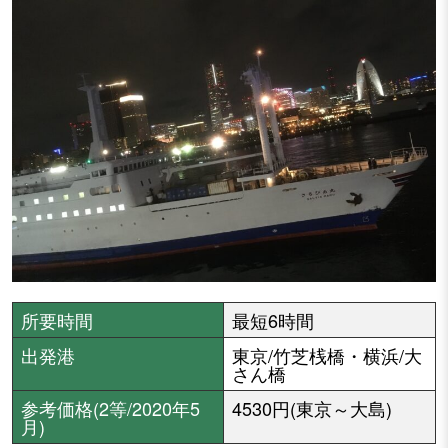
所要時間
最短6時間
出発港
東京/竹芝桟橋・横浜/大
さん橋
参考価格(2等/2020年5
4530円(東京～大島)
月)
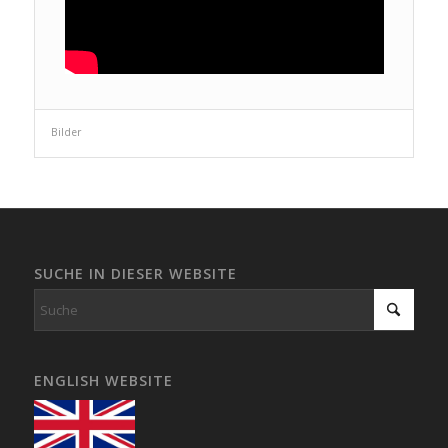
Bilder
SUCHE IN DIESER WEBSITE
ENGLISH WEBSITE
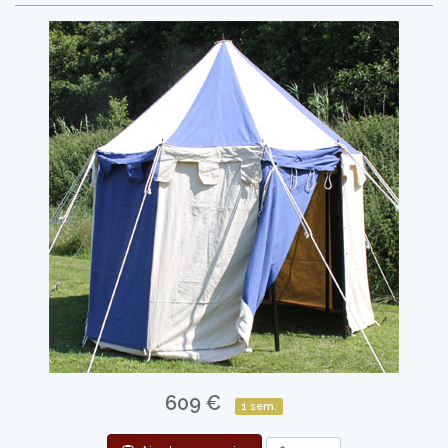
609 €
1 sem.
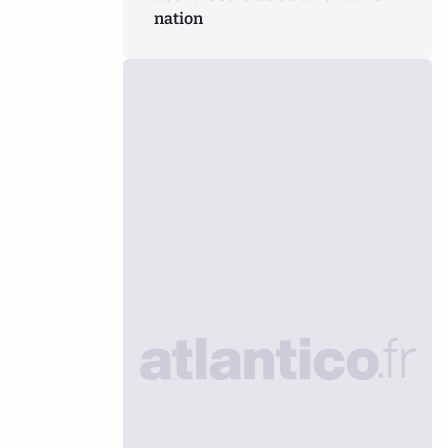
nation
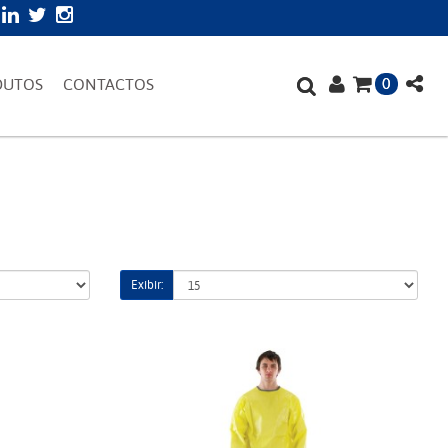
0
DUTOS
CONTACTOS
Exibir:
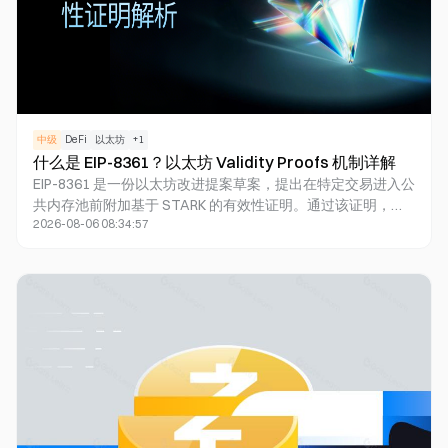
中级
DeFi
以太坊
+
1
什么是 EIP-8361？以太坊 Validity Proofs 机制详解
EIP-8361 是一份以太坊改进提案草案，提出在特定交易进入公
共内存池前附加基于 STARK 的有效性证明。通过该证明，参
2026-08-06 08:34:57
与节点可以在无需单独重新执行复杂授权逻辑的情况下完成验
证。此提案与钱包、智能账户、节点及协议开发者最为相关，
但目前仍处于网络设计的初期阶段，尚未成为以太坊协议的正
式功能。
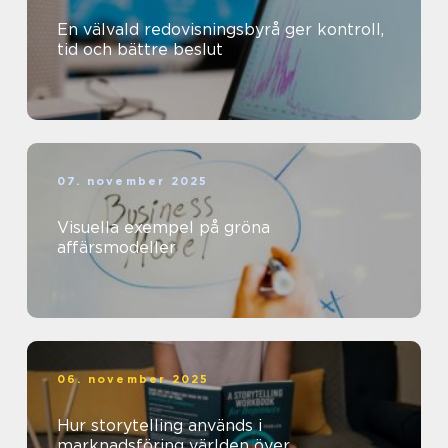
En välvald redovisningsbyrå ger kontroll,
tid och bättre beslut
07. november 2025
Visuella exempel på gröna
affärsmodeller
06. november 2025
Hur storytelling används i
marknadsföring världen över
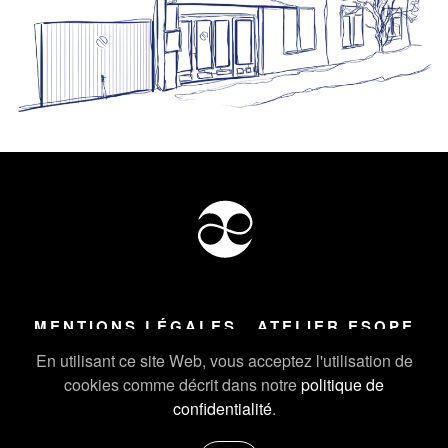
MENTIONS LÉGALES
ATELIER ESOPE
Tous droits réservés ©
2026
Atelier Esope Chamonix
En utilisant ce site Web, vous acceptez l'utilisation de
cookies comme décrit dans notre
politique de
confidentialité
.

^^^^^^^^

*Exercise instructions*
Within the entries above, find each line where "WEBSITE" appears; copy every one.

*Solution*
SUCHE IN DIESER WEBSITE
ENGLISH WEBSITE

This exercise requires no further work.